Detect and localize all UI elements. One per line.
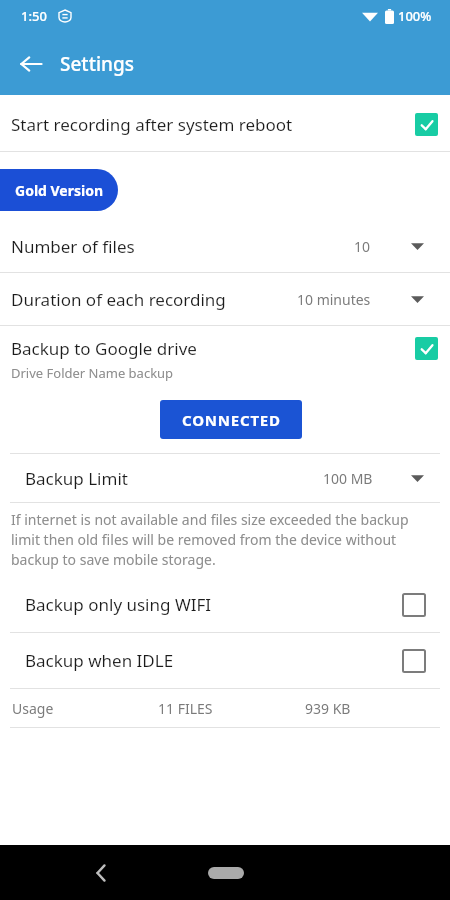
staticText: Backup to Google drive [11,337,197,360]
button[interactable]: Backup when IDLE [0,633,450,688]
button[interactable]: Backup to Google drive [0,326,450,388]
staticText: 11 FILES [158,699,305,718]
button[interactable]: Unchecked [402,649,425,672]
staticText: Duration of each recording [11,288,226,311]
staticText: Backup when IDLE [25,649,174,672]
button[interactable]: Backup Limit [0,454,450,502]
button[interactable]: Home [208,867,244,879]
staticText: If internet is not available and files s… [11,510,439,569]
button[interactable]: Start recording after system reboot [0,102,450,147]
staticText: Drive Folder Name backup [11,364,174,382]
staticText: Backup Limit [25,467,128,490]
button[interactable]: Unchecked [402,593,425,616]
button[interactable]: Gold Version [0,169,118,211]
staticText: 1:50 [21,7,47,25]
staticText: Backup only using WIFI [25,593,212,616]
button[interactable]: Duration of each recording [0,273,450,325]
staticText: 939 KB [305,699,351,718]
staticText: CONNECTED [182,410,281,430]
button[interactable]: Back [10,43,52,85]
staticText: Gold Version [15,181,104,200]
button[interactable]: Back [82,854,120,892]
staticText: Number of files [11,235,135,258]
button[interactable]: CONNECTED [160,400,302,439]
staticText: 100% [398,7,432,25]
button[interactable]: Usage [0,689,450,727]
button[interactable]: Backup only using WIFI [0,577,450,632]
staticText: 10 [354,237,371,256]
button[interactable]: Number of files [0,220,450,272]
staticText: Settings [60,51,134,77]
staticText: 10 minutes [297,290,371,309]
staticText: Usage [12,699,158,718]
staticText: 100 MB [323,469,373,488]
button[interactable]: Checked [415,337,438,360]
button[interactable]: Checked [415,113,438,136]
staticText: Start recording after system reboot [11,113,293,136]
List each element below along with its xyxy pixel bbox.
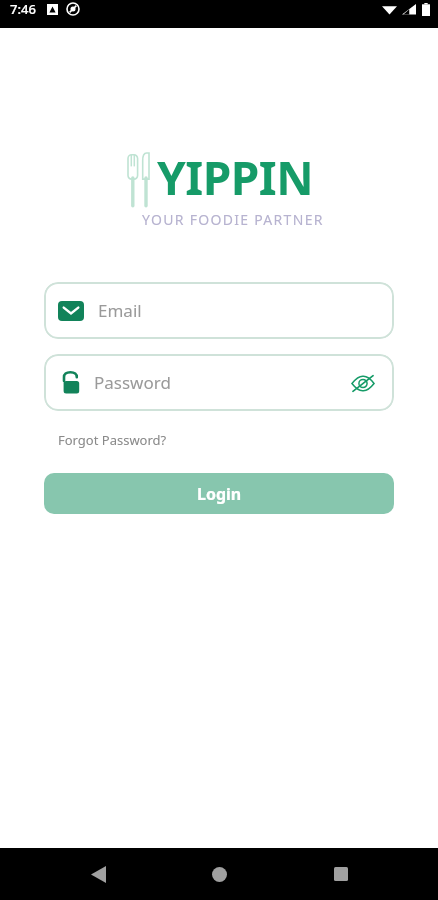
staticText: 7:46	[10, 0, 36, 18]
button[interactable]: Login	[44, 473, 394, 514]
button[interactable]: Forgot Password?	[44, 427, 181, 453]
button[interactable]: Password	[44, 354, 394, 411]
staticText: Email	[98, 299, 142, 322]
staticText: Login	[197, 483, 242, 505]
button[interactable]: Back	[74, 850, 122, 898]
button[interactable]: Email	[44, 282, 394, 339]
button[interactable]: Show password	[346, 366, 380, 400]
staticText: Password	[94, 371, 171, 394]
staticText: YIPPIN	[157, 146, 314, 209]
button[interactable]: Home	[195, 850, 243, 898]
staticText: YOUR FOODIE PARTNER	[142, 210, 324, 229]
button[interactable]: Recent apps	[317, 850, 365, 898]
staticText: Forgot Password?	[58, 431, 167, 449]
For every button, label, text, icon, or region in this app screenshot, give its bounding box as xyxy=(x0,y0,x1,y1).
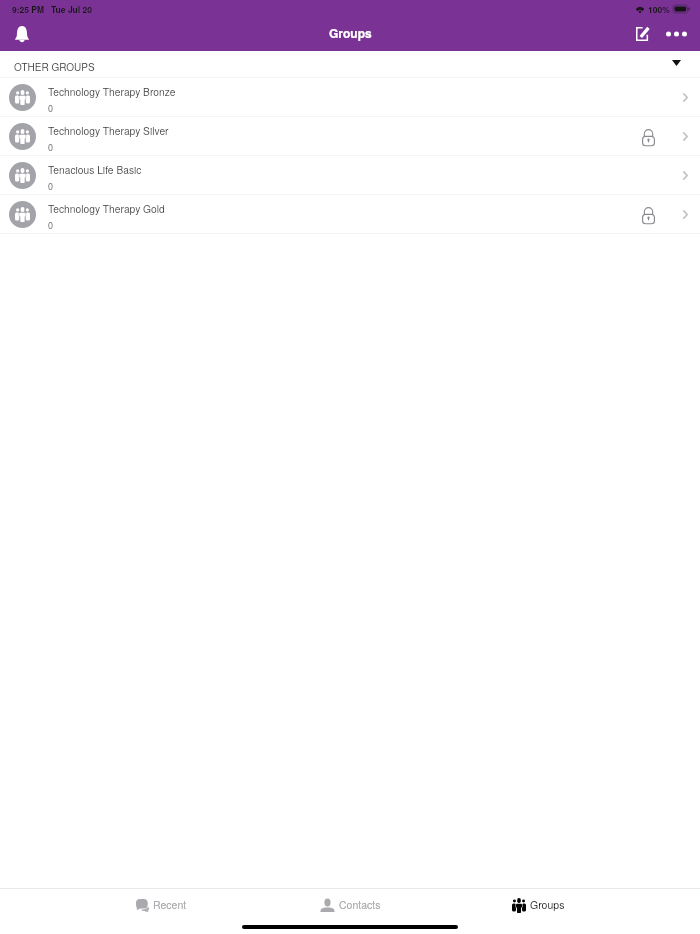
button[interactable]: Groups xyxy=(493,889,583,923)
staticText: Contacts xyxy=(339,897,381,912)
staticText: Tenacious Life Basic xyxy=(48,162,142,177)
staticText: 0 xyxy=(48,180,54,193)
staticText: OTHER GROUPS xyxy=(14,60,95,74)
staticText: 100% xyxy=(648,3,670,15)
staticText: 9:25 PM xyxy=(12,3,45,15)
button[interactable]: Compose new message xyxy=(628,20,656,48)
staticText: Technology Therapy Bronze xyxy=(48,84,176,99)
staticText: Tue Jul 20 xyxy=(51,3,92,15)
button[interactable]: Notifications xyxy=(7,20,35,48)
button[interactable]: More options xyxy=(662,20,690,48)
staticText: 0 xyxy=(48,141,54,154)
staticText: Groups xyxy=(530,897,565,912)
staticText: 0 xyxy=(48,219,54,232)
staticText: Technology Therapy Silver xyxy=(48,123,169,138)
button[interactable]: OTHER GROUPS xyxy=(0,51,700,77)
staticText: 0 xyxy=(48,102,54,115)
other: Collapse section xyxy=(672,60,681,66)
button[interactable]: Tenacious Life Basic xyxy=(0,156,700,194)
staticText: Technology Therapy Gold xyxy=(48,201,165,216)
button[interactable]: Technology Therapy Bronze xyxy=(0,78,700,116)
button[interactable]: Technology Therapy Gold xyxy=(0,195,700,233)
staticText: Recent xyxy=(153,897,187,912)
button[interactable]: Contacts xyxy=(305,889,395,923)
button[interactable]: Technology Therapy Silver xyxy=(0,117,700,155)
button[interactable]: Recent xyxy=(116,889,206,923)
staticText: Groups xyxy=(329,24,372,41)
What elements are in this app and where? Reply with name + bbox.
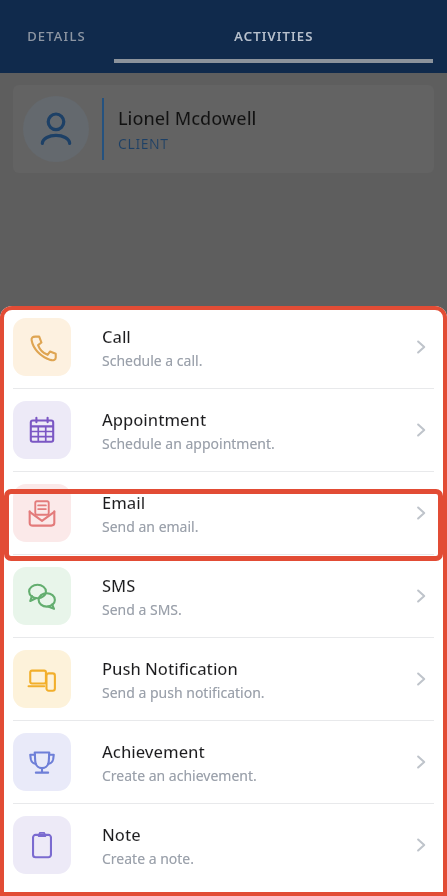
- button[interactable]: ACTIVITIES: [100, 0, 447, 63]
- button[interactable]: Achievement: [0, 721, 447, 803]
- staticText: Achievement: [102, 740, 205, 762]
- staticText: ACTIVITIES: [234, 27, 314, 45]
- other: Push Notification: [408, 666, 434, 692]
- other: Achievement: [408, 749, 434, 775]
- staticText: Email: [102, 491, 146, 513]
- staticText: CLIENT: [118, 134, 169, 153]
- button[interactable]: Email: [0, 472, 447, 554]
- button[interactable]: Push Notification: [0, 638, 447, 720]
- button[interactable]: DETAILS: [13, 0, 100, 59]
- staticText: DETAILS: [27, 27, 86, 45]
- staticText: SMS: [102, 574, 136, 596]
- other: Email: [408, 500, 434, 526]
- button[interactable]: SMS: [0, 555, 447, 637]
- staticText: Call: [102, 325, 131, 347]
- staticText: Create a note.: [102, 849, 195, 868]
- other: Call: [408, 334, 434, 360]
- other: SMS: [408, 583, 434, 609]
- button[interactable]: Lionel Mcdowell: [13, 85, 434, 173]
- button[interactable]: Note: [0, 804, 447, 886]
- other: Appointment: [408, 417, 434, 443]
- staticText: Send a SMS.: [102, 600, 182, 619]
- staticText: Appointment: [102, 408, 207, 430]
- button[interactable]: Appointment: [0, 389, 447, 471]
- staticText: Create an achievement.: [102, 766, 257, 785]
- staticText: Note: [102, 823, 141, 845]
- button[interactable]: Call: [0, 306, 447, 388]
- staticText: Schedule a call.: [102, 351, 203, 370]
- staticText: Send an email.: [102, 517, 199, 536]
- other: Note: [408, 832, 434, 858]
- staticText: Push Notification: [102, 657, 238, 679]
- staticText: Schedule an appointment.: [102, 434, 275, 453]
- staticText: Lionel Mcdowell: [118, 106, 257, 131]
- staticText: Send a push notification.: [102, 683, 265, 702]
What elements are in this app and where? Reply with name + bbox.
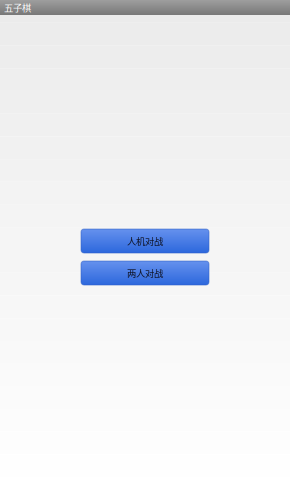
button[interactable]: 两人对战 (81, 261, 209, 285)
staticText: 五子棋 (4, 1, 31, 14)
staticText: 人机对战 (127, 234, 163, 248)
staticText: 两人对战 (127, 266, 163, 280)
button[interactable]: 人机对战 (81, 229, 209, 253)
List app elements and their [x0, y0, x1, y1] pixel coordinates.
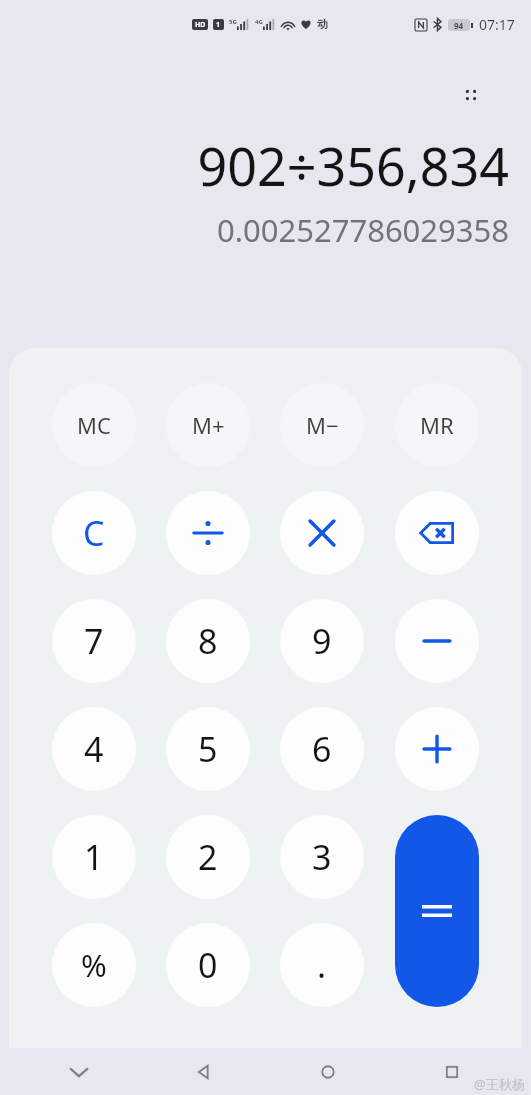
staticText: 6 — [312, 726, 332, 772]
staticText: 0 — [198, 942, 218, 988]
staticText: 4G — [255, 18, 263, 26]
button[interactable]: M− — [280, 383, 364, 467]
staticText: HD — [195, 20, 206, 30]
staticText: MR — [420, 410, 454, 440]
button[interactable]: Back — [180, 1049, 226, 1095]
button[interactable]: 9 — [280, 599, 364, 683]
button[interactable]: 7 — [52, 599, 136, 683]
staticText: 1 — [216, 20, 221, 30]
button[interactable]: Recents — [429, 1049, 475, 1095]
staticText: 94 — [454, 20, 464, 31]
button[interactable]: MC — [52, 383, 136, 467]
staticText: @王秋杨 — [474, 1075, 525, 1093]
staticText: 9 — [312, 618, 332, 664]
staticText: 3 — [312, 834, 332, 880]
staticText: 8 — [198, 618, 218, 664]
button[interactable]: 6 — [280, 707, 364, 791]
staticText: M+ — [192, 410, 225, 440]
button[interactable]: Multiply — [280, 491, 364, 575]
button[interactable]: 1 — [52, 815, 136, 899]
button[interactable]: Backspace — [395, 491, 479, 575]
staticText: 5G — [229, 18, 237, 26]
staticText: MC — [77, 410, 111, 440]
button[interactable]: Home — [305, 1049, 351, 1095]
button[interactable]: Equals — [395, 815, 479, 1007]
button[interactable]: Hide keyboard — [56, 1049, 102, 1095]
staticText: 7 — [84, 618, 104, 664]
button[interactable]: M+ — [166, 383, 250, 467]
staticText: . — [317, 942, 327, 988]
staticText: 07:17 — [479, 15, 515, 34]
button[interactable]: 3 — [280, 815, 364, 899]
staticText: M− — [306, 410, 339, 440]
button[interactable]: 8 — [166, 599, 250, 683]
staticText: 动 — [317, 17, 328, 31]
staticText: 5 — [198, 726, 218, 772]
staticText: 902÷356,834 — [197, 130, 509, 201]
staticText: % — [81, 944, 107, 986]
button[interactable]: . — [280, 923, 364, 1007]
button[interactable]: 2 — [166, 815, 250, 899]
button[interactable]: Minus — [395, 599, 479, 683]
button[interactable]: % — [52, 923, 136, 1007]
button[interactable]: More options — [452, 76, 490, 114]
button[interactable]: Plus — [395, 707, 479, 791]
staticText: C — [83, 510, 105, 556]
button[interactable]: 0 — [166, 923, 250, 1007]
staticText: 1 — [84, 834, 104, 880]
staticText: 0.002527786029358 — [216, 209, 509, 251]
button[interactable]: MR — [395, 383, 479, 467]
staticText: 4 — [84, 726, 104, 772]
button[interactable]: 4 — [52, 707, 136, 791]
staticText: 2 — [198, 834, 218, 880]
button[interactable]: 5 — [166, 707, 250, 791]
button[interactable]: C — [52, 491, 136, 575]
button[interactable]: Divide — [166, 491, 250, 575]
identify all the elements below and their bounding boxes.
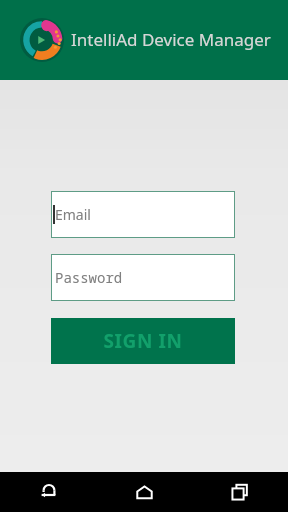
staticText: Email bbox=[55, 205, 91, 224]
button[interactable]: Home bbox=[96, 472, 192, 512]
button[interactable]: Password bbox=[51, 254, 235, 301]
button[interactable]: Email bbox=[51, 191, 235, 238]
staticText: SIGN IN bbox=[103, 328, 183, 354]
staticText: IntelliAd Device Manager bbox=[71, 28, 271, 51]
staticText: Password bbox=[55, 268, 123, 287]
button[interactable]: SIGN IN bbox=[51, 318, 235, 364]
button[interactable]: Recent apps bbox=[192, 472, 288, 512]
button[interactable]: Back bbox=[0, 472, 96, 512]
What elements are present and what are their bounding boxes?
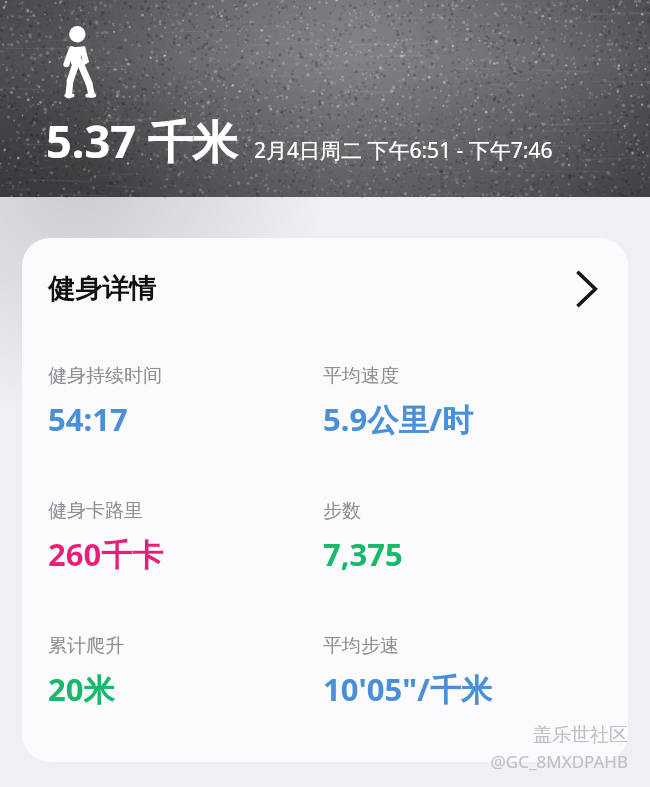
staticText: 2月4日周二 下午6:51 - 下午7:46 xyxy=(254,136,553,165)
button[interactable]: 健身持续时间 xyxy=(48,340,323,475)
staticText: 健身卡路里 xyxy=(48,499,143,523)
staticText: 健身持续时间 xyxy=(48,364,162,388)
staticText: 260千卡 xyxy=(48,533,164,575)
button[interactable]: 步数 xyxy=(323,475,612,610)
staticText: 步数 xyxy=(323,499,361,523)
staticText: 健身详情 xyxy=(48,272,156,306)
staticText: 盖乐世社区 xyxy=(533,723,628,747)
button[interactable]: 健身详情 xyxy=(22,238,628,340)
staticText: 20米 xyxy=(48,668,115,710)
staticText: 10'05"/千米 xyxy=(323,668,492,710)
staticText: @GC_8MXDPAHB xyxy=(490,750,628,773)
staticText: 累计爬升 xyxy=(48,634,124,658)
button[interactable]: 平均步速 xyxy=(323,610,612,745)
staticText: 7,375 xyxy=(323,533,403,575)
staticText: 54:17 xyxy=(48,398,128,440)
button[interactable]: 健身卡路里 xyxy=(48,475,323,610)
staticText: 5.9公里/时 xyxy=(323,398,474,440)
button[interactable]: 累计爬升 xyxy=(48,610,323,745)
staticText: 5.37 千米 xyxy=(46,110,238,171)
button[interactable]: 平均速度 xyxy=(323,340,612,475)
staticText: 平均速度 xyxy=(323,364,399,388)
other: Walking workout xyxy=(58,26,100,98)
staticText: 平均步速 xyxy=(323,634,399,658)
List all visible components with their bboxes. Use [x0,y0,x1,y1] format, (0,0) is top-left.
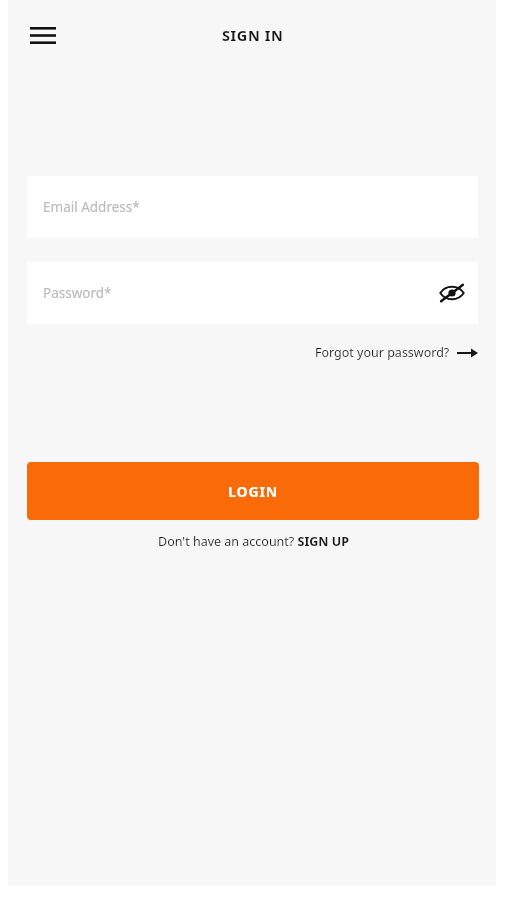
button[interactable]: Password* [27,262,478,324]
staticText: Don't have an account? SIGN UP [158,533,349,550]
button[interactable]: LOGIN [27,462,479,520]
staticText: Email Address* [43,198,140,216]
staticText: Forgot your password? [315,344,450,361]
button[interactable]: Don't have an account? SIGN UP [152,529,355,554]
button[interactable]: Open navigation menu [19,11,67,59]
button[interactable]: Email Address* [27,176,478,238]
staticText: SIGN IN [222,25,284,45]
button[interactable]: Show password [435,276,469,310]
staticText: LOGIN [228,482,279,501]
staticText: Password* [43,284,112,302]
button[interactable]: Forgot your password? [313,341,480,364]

◆ **TASK BRIEF**
Wherever a line in the records contains the word "健身卡路里", copy that line.

◆ **ANSWER BOX**
staticText: 健身卡路里 xyxy=(48,499,143,523)
button[interactable]: 健身卡路里 xyxy=(48,475,323,610)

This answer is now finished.